In message <52E6AB15.2080907@isi.edu>
Joe Touch writes:
 
> On 1/27/2014 10:48 AM, joel jaeggli wrote:
> > On 1/27/14, 8:48 AM, Joe Touch wrote:
> >> Those same mechanisms have provided hardware checksum support for a very long time.
> >
> > The new header and the payload are actually in different parts of the
> > forwarding complex until they hit the output queue, you can't checksum
> > data you don't have.
>  
> You can (and some do) the checksum component parts when things go into
> memory; the partial sums can be added as the parts are combined in the
> output queue.
>  
> I appreciate that we're all taking about what might be done, but the
> reality is that there are many 'transparent TCP proxies' that have to
> do this, so there's clearly a solution, and it clearly runs fast
> enough.
>  
> Joe


Joe,

Chips that did 4 x 10 Gb/s are old stuff now but in their day they
pushed silicon limites.  Chips now do N x 100 Gb/s.  Stewart is
describing how these chips (both the prior generation and current) are
architected and you are going back to some idea that there is a common
memory where this all resides and its just a matter of looking at it.
This is not software on a general purpose processor.

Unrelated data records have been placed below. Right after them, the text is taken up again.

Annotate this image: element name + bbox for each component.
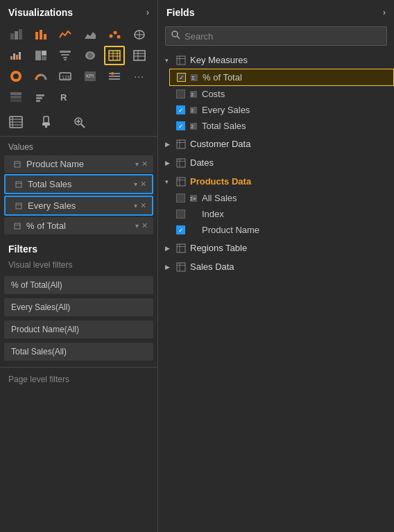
visual-level-label: Visual level filters	[0, 257, 157, 274]
group-customer-data-header[interactable]: ▶ Customer Data	[158, 135, 394, 153]
stacked-bar-icon[interactable]	[6, 25, 26, 44]
group-regions-table: ▶ Regions Table	[158, 239, 394, 257]
donut-chart-icon[interactable]	[6, 67, 26, 86]
svg-rect-98	[177, 263, 185, 271]
visualizations-title: Visualizations	[8, 7, 73, 18]
fields-tree: ▾ Key Measures ✓ Σ % of Total Σ Costs	[158, 51, 394, 532]
svg-rect-3	[35, 32, 38, 40]
area-chart-icon[interactable]	[80, 25, 101, 44]
funnel-icon[interactable]	[55, 46, 76, 65]
group-sales-data-header[interactable]: ▶ Sales Data	[158, 258, 394, 275]
visualizations-chevron[interactable]: ›	[146, 8, 149, 17]
field-product-name[interactable]: Product Name ▾ ✕	[4, 155, 153, 173]
svg-rect-26	[109, 51, 120, 60]
remove-field-btn[interactable]: ✕	[142, 160, 148, 169]
tree-item-index[interactable]: Index	[169, 206, 394, 222]
remove-field-btn-3[interactable]: ✕	[140, 201, 146, 210]
filter-total-sales[interactable]: Total Sales(All)	[4, 343, 153, 361]
field-every-sales[interactable]: Every Sales ▾ ✕	[4, 196, 153, 216]
svg-rect-69	[15, 223, 20, 229]
svg-rect-2	[19, 29, 22, 40]
tree-item-product-name[interactable]: ✓ Product Name	[169, 222, 394, 238]
checkbox-all-sales[interactable]	[176, 194, 185, 203]
slicer-icon[interactable]	[104, 67, 125, 86]
svg-rect-20	[60, 51, 71, 53]
products-data-children: Σ≡ All Sales Index ✓ Product Name	[158, 190, 394, 238]
checkbox-product-name[interactable]: ✓	[176, 225, 185, 234]
dropdown-arrow-2[interactable]: ▾	[134, 180, 137, 188]
treemap-icon[interactable]	[31, 46, 51, 65]
tree-item-all-sales[interactable]: Σ≡ All Sales	[169, 190, 394, 206]
filter-pct-of-total[interactable]: % of Total(All)	[4, 276, 153, 294]
checkbox-costs[interactable]	[176, 89, 185, 98]
tree-item-total-sales[interactable]: ✓ Σ Total Sales	[169, 118, 394, 134]
checkbox-every-sales[interactable]: ✓	[176, 105, 185, 114]
expand-arrow-dates: ▶	[165, 160, 172, 166]
custom-paint-icon[interactable]	[31, 87, 51, 107]
scatter-icon[interactable]	[104, 25, 125, 44]
card-icon[interactable]: 123	[55, 67, 76, 86]
kpi-icon[interactable]: KPI	[80, 67, 101, 86]
field-pct-of-total[interactable]: % of Total ▾ ✕	[4, 217, 153, 234]
search-input[interactable]	[185, 31, 381, 42]
field-bar-icon-2	[14, 180, 24, 189]
fields-chevron[interactable]: ›	[383, 8, 386, 17]
fields-panel: Fields › ▾ Key Measures ✓ Σ % of Total	[158, 0, 394, 532]
values-label: Values	[0, 137, 157, 155]
gauge-icon[interactable]	[31, 67, 51, 86]
dropdown-arrow-4[interactable]: ▾	[135, 222, 139, 230]
table-icon-customer	[176, 139, 186, 149]
fields-icon[interactable]	[6, 112, 26, 132]
group-key-measures-header[interactable]: ▾ Key Measures	[158, 51, 394, 69]
matrix-icon[interactable]	[129, 46, 150, 65]
tree-item-every-sales[interactable]: ✓ Σ Every Sales	[169, 102, 394, 118]
svg-point-71	[172, 31, 178, 37]
field-name-label: Total Sales	[28, 179, 72, 189]
svg-rect-17	[35, 51, 41, 60]
filter-every-sales[interactable]: Every Sales(All)	[4, 298, 153, 316]
table-icon[interactable]	[104, 46, 125, 65]
bar-chart-icon[interactable]	[31, 25, 51, 44]
expand-arrow-customer: ▶	[165, 141, 172, 148]
checkbox-total-sales[interactable]: ✓	[176, 121, 185, 130]
r-script-icon[interactable]: R	[55, 87, 76, 107]
map-icon[interactable]	[129, 25, 150, 44]
tree-item-pct-total[interactable]: ✓ Σ % of Total	[169, 69, 394, 86]
group-products-data-header[interactable]: ▾ Products Data	[158, 173, 394, 190]
svg-rect-84	[177, 140, 185, 148]
filled-map-icon[interactable]	[80, 46, 101, 65]
svg-rect-49	[36, 100, 40, 102]
checkbox-index[interactable]	[176, 209, 185, 218]
svg-rect-44	[10, 92, 22, 95]
remove-field-btn-2[interactable]: ✕	[140, 180, 146, 189]
table-icon-key-measures	[176, 55, 186, 65]
more-visuals-icon[interactable]: ···	[129, 67, 150, 86]
line-chart-icon[interactable]	[55, 25, 76, 44]
tree-item-label-pct: % of Total	[203, 72, 242, 83]
checkbox-pct-total[interactable]: ✓	[177, 73, 186, 82]
field-total-sales[interactable]: Total Sales ▾ ✕	[4, 174, 153, 194]
analytics-search-icon[interactable]	[69, 112, 90, 132]
filter-product-name[interactable]: Product Name(All)	[4, 320, 153, 338]
svg-text:Σ: Σ	[191, 108, 194, 114]
group-dates-header[interactable]: ▶ Dates	[158, 154, 394, 171]
svg-rect-13	[10, 56, 12, 60]
group-regions-table-header[interactable]: ▶ Regions Table	[158, 239, 394, 257]
svg-text:123: 123	[62, 75, 70, 80]
filters-header: Filters	[0, 235, 157, 257]
sigma-icon-every-sales: Σ	[189, 106, 198, 114]
tree-item-costs[interactable]: Σ Costs	[169, 86, 394, 102]
sigma-icon-total-sales: Σ	[189, 122, 198, 130]
dropdown-arrow-3[interactable]: ▾	[134, 202, 137, 209]
group-key-measures: ▾ Key Measures ✓ Σ % of Total Σ Costs	[158, 51, 394, 134]
field-bar-icon-3	[14, 201, 24, 211]
format-paint-icon[interactable]	[37, 112, 58, 132]
svg-rect-45	[10, 96, 22, 98]
dropdown-arrow[interactable]: ▾	[135, 160, 139, 168]
multi-row-card-icon[interactable]	[6, 87, 26, 107]
waterfall-icon[interactable]	[6, 46, 26, 65]
table-icon-dates	[176, 158, 186, 168]
remove-field-btn-4[interactable]: ✕	[142, 221, 148, 230]
svg-rect-31	[134, 51, 145, 60]
svg-rect-56	[44, 117, 49, 123]
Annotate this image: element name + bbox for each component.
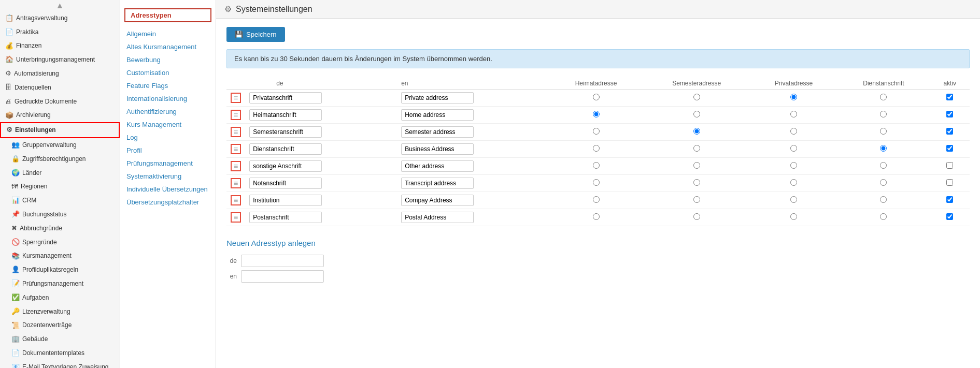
radio-semesteradresse[interactable]: [693, 94, 700, 100]
radio-dienstanschrift[interactable]: [880, 111, 887, 117]
sidebar-item-lizenzverwaltung[interactable]: 🔑 Lizenzverwaltung: [0, 305, 120, 319]
radio-dienstanschrift[interactable]: [880, 213, 887, 220]
address-en-input[interactable]: [401, 143, 474, 155]
radio-privatadresse[interactable]: [790, 162, 797, 169]
radio-dienstanschrift[interactable]: [880, 196, 887, 203]
radio-heimatadresse[interactable]: [593, 162, 600, 169]
radio-dienstanschrift[interactable]: [880, 162, 887, 169]
drag-handle[interactable]: ≡: [231, 212, 241, 223]
checkbox-aktiv[interactable]: [946, 94, 953, 100]
sidebar-item-unterbringungsmanagement[interactable]: 🏠 Unterbringungsmanagement: [0, 53, 120, 67]
radio-dienstanschrift[interactable]: [880, 179, 887, 186]
sidebar-item-crm[interactable]: 📊 CRM: [0, 194, 120, 208]
checkbox-aktiv[interactable]: [946, 145, 953, 152]
subnav-customisation[interactable]: Customisation: [120, 66, 216, 79]
radio-semesteradresse[interactable]: [693, 196, 700, 203]
subnav-kurs-management[interactable]: Kurs Management: [120, 118, 216, 131]
subnav-altes-kursmanagement[interactable]: Altes Kursmanagement: [120, 40, 216, 53]
sidebar-item-datenquellen[interactable]: 🗄 Datenquellen: [0, 81, 120, 95]
subnav-log[interactable]: Log: [120, 131, 216, 144]
checkbox-aktiv[interactable]: [946, 196, 953, 203]
radio-privatadresse[interactable]: [790, 213, 797, 220]
radio-privatadresse[interactable]: [790, 145, 797, 152]
sidebar-item-profilduplikatsregeln[interactable]: 👤 Profilduplikatsregeln: [0, 263, 120, 277]
subnav-feature-flags[interactable]: Feature Flags: [120, 79, 216, 92]
sidebar-item-gebaeude[interactable]: 🏢 Gebäude: [0, 332, 120, 346]
subnav-individuelle-uebersetzungen[interactable]: Individuelle Übersetzungen: [120, 183, 216, 196]
address-de-input[interactable]: [249, 160, 322, 172]
sidebar-item-dozentenvertraege[interactable]: 📜 Dozentenverträge: [0, 319, 120, 333]
radio-semesteradresse[interactable]: [693, 179, 700, 186]
sidebar-item-buchungsstatus[interactable]: 📌 Buchungsstatus: [0, 208, 120, 222]
subnav-profil[interactable]: Profil: [120, 144, 216, 157]
address-de-input[interactable]: [249, 195, 322, 206]
drag-handle[interactable]: ≡: [231, 161, 241, 171]
sidebar-item-antragsverwaltung[interactable]: 📋 Antragsverwaltung: [0, 11, 120, 25]
sidebar-item-gruppenverwaltung[interactable]: 👥 Gruppenverwaltung: [0, 138, 120, 152]
radio-semesteradresse[interactable]: [693, 213, 700, 220]
radio-privatadresse[interactable]: [790, 94, 797, 100]
address-de-input[interactable]: [249, 109, 322, 121]
subnav-bewerbung[interactable]: Bewerbung: [120, 53, 216, 66]
sidebar-item-praktika[interactable]: 📄 Praktika: [0, 25, 120, 39]
radio-semesteradresse[interactable]: [693, 128, 700, 135]
address-en-input[interactable]: [401, 92, 474, 104]
radio-heimatadresse[interactable]: [593, 111, 600, 117]
address-de-input[interactable]: [249, 143, 322, 155]
radio-semesteradresse[interactable]: [693, 162, 700, 169]
subnav-internationalisierung[interactable]: Internationalisierung: [120, 92, 216, 105]
radio-heimatadresse[interactable]: [593, 94, 600, 100]
drag-handle[interactable]: ≡: [231, 195, 241, 205]
radio-heimatadresse[interactable]: [593, 179, 600, 186]
radio-semesteradresse[interactable]: [693, 111, 700, 117]
sidebar-item-automatisierung[interactable]: ⚙ Automatisierung: [0, 67, 120, 81]
sidebar-item-einstellungen[interactable]: ⚙ Einstellungen: [0, 122, 120, 138]
radio-privatadresse[interactable]: [790, 196, 797, 203]
sidebar-item-laender[interactable]: 🌍 Länder: [0, 166, 120, 180]
sidebar-item-gedruckte-dokumente[interactable]: 🖨 Gedruckte Dokumente: [0, 95, 120, 109]
radio-heimatadresse[interactable]: [593, 213, 600, 220]
radio-dienstanschrift[interactable]: [880, 145, 887, 152]
sidebar-item-dokumententemplates[interactable]: 📄 Dokumententemplates: [0, 346, 120, 360]
drag-handle[interactable]: ≡: [231, 144, 241, 154]
address-de-input[interactable]: [249, 212, 322, 223]
drag-handle[interactable]: ≡: [231, 93, 241, 103]
sidebar-item-sperrgruende[interactable]: 🚫 Sperrgründe: [0, 235, 120, 249]
checkbox-aktiv[interactable]: [946, 213, 953, 220]
subnav-allgemein[interactable]: Allgemein: [120, 27, 216, 40]
new-address-en-input[interactable]: [241, 270, 324, 283]
checkbox-aktiv[interactable]: [946, 179, 953, 186]
address-de-input[interactable]: [249, 92, 322, 104]
sidebar-item-zugriffsberechtigungen[interactable]: 🔒 Zugriffsberechtigungen: [0, 152, 120, 166]
sidebar-item-abbruchgruende[interactable]: ✖ Abbruchgründe: [0, 222, 120, 235]
sidebar-item-email-textvorlagen[interactable]: 📧 E-Mail Textvorlagen Zuweisung: [0, 360, 120, 368]
subnav-authentifizierung[interactable]: Authentifizierung: [120, 105, 216, 118]
sidebar-item-regionen[interactable]: 🗺 Regionen: [0, 180, 120, 194]
checkbox-aktiv[interactable]: [946, 111, 953, 117]
address-de-input[interactable]: [249, 178, 322, 189]
checkbox-aktiv[interactable]: [946, 128, 953, 135]
radio-heimatadresse[interactable]: [593, 196, 600, 203]
sidebar-item-archivierung[interactable]: 📦 Archivierung: [0, 109, 120, 123]
sidebar-item-pruefungsmanagement[interactable]: 📝 Prüfungsmanagement: [0, 277, 120, 291]
address-en-input[interactable]: [401, 126, 474, 138]
sidebar-item-kursmanagement[interactable]: 📚 Kursmanagement: [0, 249, 120, 263]
sidebar-item-finanzen[interactable]: 💰 Finanzen: [0, 39, 120, 53]
address-en-input[interactable]: [401, 178, 474, 189]
drag-handle[interactable]: ≡: [231, 178, 241, 188]
address-de-input[interactable]: [249, 126, 322, 138]
address-en-input[interactable]: [401, 212, 474, 223]
save-button[interactable]: 💾 Speichern: [226, 27, 285, 42]
radio-privatadresse[interactable]: [790, 128, 797, 135]
address-en-input[interactable]: [401, 195, 474, 206]
radio-heimatadresse[interactable]: [593, 128, 600, 135]
new-address-de-input[interactable]: [241, 255, 324, 267]
drag-handle[interactable]: ≡: [231, 110, 241, 120]
subnav-uebersetzungsplatzhalter[interactable]: Übersetzungsplatzhalter: [120, 196, 216, 209]
radio-dienstanschrift[interactable]: [880, 94, 887, 100]
radio-privatadresse[interactable]: [790, 179, 797, 186]
checkbox-aktiv[interactable]: [946, 162, 953, 169]
sidebar-item-aufgaben[interactable]: ✅ Aufgaben: [0, 291, 120, 305]
subnav-systemaktivierung[interactable]: Systemaktivierung: [120, 170, 216, 183]
subnav-pruefungsmanagement[interactable]: Prüfungsmanagement: [120, 157, 216, 170]
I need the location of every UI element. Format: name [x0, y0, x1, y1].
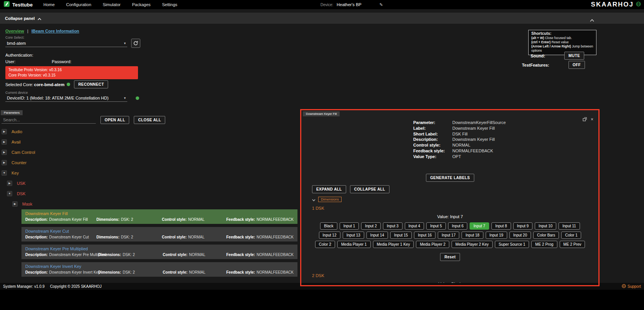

If a queue forms, the headers are in SRAM and the body of the packet
is off chip in DRAM.  There isn't enough memory bandwidth to pull the
packet back until its time to send it out.  At that point the header
and body are joined but the header processing has been completed long
ago.

If there is not much of a queue the packet may go into SRAM cache for
the buffer DRAM and go right out of that SRAM.

If there is no queue at all cut-through can happen.  The header gets
transmitted before the entire packet arrives at the input of the
chip.  (And if FCS fails a runt with bad FCS goes out).

At the very least this can't work if cut-through is used to reduce
latency.  When the two are joined, about the only processing is in the
MAC, its mostly loading a shift register and serializing but it also
does the FCS and sticks that *at the end*.  The MAC is quite
inflexible as it is mostly silicon gates designed to do some minimal
processing for a layer-2 such as Ethernet or GFP/OTN.

Think for a moment what N x 100 Gb/s means.  For small packets 150
Mpps per interface with Ethernet overhead (large overhead).  That is
20 clock cycles per packet for a 3 GHz clock rate.  Divide that by N.
This has to be done in specialized hardware and if you also think
about the memory bandwidth needed, you need very wide and very fast
DRAM and get one write when the packet arrives and one read before it
leaves and even then have to play tricks in the SRAM cache like
concatonating short packets going out the same queue.

BTW - "transparent TCP proxies" don't need to look at the payload for
the purpose of updating a checksum.  Whenever a header modification is
made you only need to know the old checksum, the old information and
the new information replacing it.  That is why IP checksum
modification can be done quickly.  Typically only TTL changes.  These
are also running at least a decimal order of magnitude or two slower.

Curtis